Theoretical background

Groundwater and surface water system in floodplain environment are not isolated components of the hydrological cycle, but instead interact in a variety of physiographic and climatic landscapes. Understanding the basic principles of modelling interaction between groundwater and surface water is essential for efficient and effective water resources management. Modelling wetland hydrodynamics needs to give fundamental consideration to the physics of surface flow processes (Grapes et al., 2005). Water flow in wetlands can be represented by an overall water movement often dominated slough channel flow, i.e., flow through a network of open water channels that exist between areas or patches of dense vegetation (Lewandowski 1993).

Groundwater modelling is a multifaceted task by which greater understanding of the physical, chemical and biological condition in the subsurface can be achieved. Groundwater and surface water interaction models are analytical tools for characterisation and prediction of the quantity and quality of groundwater. In attempting to understand ground water and surface water interaction most research has been on the vertical interaction of surface and groundwater. For instance, Nield et al. (1994) used a numerical model to examine groundwater flow in vertical sections near surface water bodies, such as lakes, wetlands, ponds, rivers, canals, and drainage and irrigation channels. They distinguished different flow regimes by noting the presence and nature of groundwater mounds or depressions near the edges of a surface water body and by corresponding stagnation points. Matos et al. (2002) examined aquifer heterogeneity and channel pattern on flow interactions between stream and groundwater systems. In such a study, MODFLOW, was used, to evaluate the magnitude, direction and spatial distribution of stream-subsurface exchange flows, with the underlying sediments acting as an aquifer. According to Richardson et al. (2001), exchange between groundwater and surface water infiltrating water moves along a gradient reaching an impeding layers of clay The infiltrating water moves along the hydraulic gradient until it reaches an impeding layer of fine clay and silt, which has a lower hydraulic conductivity; hence less water is transmitted per unit time. FLOWNET, FEFLOW, MIKE-SHE and other numerical models have been used to plot and visualize equal hydraulic heads and groundwater flow paths and mostly consist of equipotential lines and flow stream lines. Physical-based, process-oriented and spatially distributed models have seldom been applied to study wetlands in developing countries, since they are complex to operate and require a level of data that is hardly available in most developing countries because of cost (Bonell and Balek 1993).

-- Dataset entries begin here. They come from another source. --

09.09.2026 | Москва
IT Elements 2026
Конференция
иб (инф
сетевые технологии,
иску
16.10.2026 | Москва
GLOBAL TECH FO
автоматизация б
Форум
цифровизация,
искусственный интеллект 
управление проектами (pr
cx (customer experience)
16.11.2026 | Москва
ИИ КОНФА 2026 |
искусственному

Modeling of floodplain wetland and river interaction is both numerically and theoretically demanding and requires solving complicated numerical approximations to differential equations (Bockelmann et al. 2004; Fischer-Antze et al. 2001; Wu et al. 2000).

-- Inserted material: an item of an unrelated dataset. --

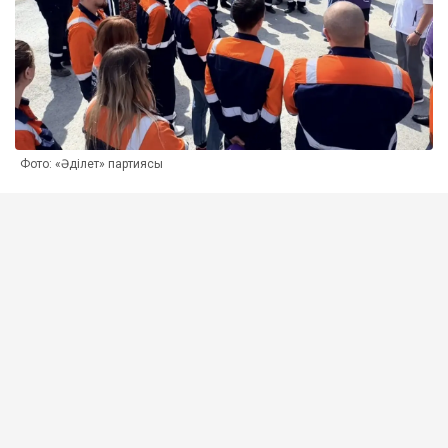
Фото: «Әділет» партиясы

In most cases wetlands are generally incorporated in groundwater models as general head boundary nodes even though they can be used as constant heads (Restropo et al. 1998). The hydrologic regime of floodplain wetlands depends on the varying degree of flow in the main channel, making wetlands vulnerable to hydrologic changes resulting from flow regulation (Reid and Quinn 2004; Cloke at al. 2006). However, the nonlinear interactions among recharge, discharge, boundary conditions and changes in groundwater storage makes the solving of problems relating to recharge and groundwater development difficult, all the system parameters and their geographical distribution are not carefully accounted for (Sanford 2002).

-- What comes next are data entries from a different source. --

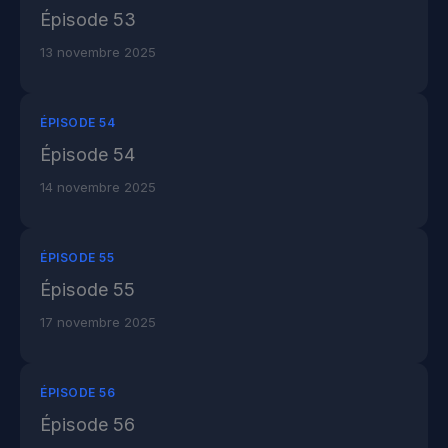
Épisode 53
13 novembre 2025
ÉPISODE 54
Épisode 54
14 novembre 2025
ÉPISODE 55
Épisode 55
17 novembre 2025
ÉPISODE 56
Épisode 56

Notably rivers interact with the floodplain wetland in three ways: 1) through direct surface runoff, 2) through sub-surface water flow, and 3) by losing water to wetlands by seepage through the river walls. The interaction between floodplain wetlands and a river sometimes vary, over a very short time frame or distance in response to rapid rises in river stage due to storm runoff. For instance the high water level in the White Volta River as in 1994 and 2007 was enough to overflow the banks and flood large areas of the floodplains causing a widespread surface recharge. Therefore, the hydraulic connection between the White Volta River and the floodplain wetland may be direct or disconnected by the intervening unsaturated zone, with rivers losing water in the form of seepage through the walls into the floodplain wetland. Important in floodplain wetland hydrological modeling within the Upper East region is to establish the contribution of shallow well development for the sustenance of dry season irrigation. This paper discusses processes involved in the use of PM-WIN (MODFLOW), to determine forms of interaction between the main White Volta River and the basin floodplain wetlands. The study is sectioned into three main parts: 1) an overview of the model; 2) discussion of the setting of the MODFLOW model, indicating the input data used; 3) discussion of model results and sensitivity analysis.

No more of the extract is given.